Composta da Joseph Kosma (ungherese emigrato in Francia) nell'immediato secondo dopoguerra per un film con parole di Jacques Prevert (poi nella versione in inglese sostituite da quelle di Johnny Mercer), tra gli anni Cinquanta e Sessanta ebbe un enorme successo: cantata dalla stragrande maggioranza dei più noti interpreti, divenne anche uno standard jazz.
Pertanto fu un brano subito elaborato e suonato dai maggiori jazzisti (e da quelli alle prime armi), rendendo Autumn Leaves più nobile e davvero immortale nelle sue continue metamorfosi.
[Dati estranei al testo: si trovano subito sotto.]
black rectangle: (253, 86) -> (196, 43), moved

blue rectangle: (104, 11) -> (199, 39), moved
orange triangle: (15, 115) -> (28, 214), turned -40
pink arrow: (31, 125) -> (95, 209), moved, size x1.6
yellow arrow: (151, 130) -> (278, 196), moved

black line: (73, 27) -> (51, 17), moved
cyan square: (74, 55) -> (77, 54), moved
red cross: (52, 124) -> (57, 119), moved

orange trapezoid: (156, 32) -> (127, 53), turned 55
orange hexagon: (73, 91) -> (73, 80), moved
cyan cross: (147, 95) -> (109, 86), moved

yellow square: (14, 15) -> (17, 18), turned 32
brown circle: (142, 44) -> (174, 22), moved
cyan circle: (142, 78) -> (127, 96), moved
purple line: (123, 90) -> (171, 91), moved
Era comune che i jazzisti, quando non componevano propri brani, attingessero dal repertorio popolare per veicolare la loro arte di rielaborazione musicale che, al netto delle improvvisazioni solistiche, fa uso di tutti i mezzi teorici e tecnici per alterare e quindi personalizzare le musiche che scelgono.
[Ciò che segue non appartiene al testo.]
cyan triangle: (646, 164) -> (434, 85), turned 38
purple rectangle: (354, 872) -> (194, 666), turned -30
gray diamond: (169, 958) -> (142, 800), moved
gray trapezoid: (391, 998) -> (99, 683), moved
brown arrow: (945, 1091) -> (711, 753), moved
Le aree d'intervento, oltre naturalmente al ritmo, non sono tanto la ristrutturazione formale (il susseguirsi e le ampiezze di strofe, ritornelli ecc.), quanto le armonie e l'esposizione dei temi melodici.
Sì, ma perché scegliere un pezzo invece di un altro, e che avrebbe Autumn Leaves di tanto particolare da assurgere a brano tra i principali in assoluto?
 
Di là che ai jazzisti intriga molto mettersi alla prova nell’impresa di nobilitare un pezzo popolare, essi devono scorgere terreno fertile per sviluppare le loro idee e tecniche, e Autumn Leaves è dotata di quegli elementi chimici vitali, di quell’humus tanto caro ai jazzisti: è un brano fondato su una sorta di moto perpetuo stabilito dalla sequenza accordale, non lunga né complessa ed è molto lineare melodicamente. Gli spunti ci sono, ma per renderlo interessante bisogna faticare.
Seppur possa non sembrare in apparenza, gira continuamente sui medesimi sette accordi per l’intera struttura di ben 32 misure senza mischiarli, ossia proponendo sempre la stessa concatenazione armonica, è una ragguardevole peculiarità: DOm7-FA7-SIbM7-MIbM7-LAm7(b5)-RE7-SOLm, poi riprende da dove è iniziata la serie, DOm7.
(Con la rapida eccezione tra A e B: quest’ultima inizia ripetendo le ultime quattro battute di A.)
Senza addentrarci troppo in meandri di grammatica musicale, gli accordi, seppur armonizzati in modo convenzionale ossia per terze diatoniche, si muovono interamente per intervalli di quarta ascendente (o quinta discendente), pertanto l’intero apparato del moto armonico-melodico di Autumn Leaves taglia esattamente a metà il basilare Circolo delle Quinte (rappresentante lo spazio musicale), tracciando una sorta di triangolo equilatero: lo percorre con la cesura tritonica tra il MIb e il LA.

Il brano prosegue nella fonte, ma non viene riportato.